CNY was never as exciting in Beijing as it is elsewhere around the World ... at least until this year!
Normally CNY is just an excuse to wear red, put red everywhere and spend time with families. The streets become quiet and work stops. Occasionally families trek to a 'Temple Fair' to stuff themselves with food and see a bit of dancing and cultural acting. Its nice, but mellow.
But this year Beijing legalised firecrackers/works throughout the city (with strict controls apparently -most other cities had never outlawed it, and I heard Shanghai was crazy during CNY. But having returned to Beijing on wednesday I had heard a few (very, painfully loud) firecrackers going off every night...and soon came to agree with those who had been in Beijing for the New Year (I was in Bangkok) that after an hour of fun, it becomes annoying.
Tonight was the end of the celebrations: Lantern festival is another time to hang out with the folks and eat Tengyuan (little glutinous balls with hundreds of different falvours, such as sesame or peanut). They're eaten because they are sticky (so families stay together...although just like the west divorce is taking off in China!), because they are sweet (so the new year will be sweet -so similar to Jewsih tradition!) and because they are round, and today is also a full moon. It was also a night to finish off those firecrackers and fireworks.
Watching from the appartment its all quite pretty. But walking around outside you see crazy people setting off fireworks from 16 floor balconies, firing them over the top of roads and letting loose by bus stops. Its tough to concentrate enough just to walk, let alone drive! And then all that's left is a LOT of rubbish left over! Anyway, I can confidently say that the evil spirits were scared away and that (if the theory is true that the more fireworks you light, the more successful your year will be) everyone in Beijing will have a Happy New Year.
And I wish the same to you all too.
Sunday, February 12, 2006
Saturday, February 11, 2006
Thailand photos
all up on the imagestation site (see link on right)..here are a selection
me with a monkey on monkey bay (always moneys there of course, since the tourists feed them bananas!)
the sunlight shimmers in the water
the beautiful beaches
my arty photos :)
another arty photo (of the kid whose house we stayed at in the forest up north when trekking)
elephant riding...
a house by the river in the wet, green heartlands of thailand
A Wat (temple) lit up at night

another arty picture of the sun behind some bells at a temple!
another arty picture of the sun behind some bells at a temple!
Friday, February 10, 2006
Time...
Back to Beijing now, via Shanghai..and finally able to catch up with everyone here, having only been in beijing for about 9 days in the last 3 months!
Beijing in the winter is often a city with snow, not that it snows often (only 2 or 3 times a year) but because the snow never really melts on the roadside...partly because it is so cold and partly it seems like the snow is full of chemicals from the pollution and in so inpure it just doesn't seem to melt in the sun!
Coming bck to Beijing is a shock though. I have been used to spending a few nights here or there getting by on few clothes and few meals; or i have been looked after well (at home in the UK or in Bangkok visiting friends) -but when you get 'home' to Beijing and remember that no-one likes cleaning, beijing is very dirty and dusty and then find out the cook isn't coming this month (not enough ppl around to make it worthwhile) it's a little shock.
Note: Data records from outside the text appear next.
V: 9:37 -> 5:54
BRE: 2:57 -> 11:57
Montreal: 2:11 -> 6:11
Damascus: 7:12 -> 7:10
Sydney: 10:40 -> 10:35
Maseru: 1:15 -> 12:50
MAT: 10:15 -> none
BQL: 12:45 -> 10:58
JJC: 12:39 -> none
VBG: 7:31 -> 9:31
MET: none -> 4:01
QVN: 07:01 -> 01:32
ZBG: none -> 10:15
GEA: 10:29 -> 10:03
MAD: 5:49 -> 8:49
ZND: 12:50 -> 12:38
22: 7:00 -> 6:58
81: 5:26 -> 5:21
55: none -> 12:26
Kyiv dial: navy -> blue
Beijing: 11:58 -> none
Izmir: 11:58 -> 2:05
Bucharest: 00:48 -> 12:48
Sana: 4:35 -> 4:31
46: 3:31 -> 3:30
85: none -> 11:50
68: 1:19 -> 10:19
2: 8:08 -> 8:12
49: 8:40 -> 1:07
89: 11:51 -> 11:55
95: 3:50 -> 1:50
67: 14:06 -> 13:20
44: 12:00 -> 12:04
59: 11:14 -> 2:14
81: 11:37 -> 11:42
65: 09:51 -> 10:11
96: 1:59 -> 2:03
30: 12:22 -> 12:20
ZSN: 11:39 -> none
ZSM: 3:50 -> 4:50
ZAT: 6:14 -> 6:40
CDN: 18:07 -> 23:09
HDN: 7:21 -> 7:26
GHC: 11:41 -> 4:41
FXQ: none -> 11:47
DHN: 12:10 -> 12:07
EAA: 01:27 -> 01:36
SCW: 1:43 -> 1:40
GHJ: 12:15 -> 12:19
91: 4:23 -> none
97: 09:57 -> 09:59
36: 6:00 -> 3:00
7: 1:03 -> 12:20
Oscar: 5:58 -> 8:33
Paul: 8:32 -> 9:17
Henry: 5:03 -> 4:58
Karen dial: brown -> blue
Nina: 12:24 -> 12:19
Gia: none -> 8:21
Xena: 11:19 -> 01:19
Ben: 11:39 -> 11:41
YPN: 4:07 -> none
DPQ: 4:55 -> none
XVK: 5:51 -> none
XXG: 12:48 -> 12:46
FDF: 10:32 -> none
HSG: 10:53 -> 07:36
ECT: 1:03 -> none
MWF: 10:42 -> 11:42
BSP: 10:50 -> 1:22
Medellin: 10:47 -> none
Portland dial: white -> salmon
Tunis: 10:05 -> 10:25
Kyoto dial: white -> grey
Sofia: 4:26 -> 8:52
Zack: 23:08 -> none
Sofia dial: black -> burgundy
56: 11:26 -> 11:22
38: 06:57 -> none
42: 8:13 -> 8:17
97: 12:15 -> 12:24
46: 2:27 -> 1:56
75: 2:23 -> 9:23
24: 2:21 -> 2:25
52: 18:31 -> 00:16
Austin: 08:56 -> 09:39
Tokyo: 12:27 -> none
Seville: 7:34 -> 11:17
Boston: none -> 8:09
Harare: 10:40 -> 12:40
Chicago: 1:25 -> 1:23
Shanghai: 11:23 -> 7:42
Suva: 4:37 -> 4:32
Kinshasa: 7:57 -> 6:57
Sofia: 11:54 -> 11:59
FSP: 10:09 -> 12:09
Anyway it is nice to be back working with other people again instead of working out of Devrim's living-room in Shanghai all alone (and freezing due to his broken heater!) It's also nice to see 'old' friends return, not so nice to see 'old' friends leave (and maybe return?) but I got used to it a long time agao. A timely reminder that living abroad is full of people coming and going -at this age anyway.
At the conference in Shanghai before Chinese New Year we elected part of the new team who will run AIESEC here... and I certainly feel like AIESEC China is my AIESEC, no longer AIESEC UK. Maybe its because although I have only been here 18 months, AIESEC here is only 4 years old! Its sometimes emotional realising that you will be leaving soon, that new people will take your job. In AIESEC, this happens without fail every 12 months. What is great about it is not that you think about the past, but that you think about the future. I am always excited at these elections seeing new people take up opportunities and the challenge (since AIESEC is so challenging!) and seeing what the old people have achieved.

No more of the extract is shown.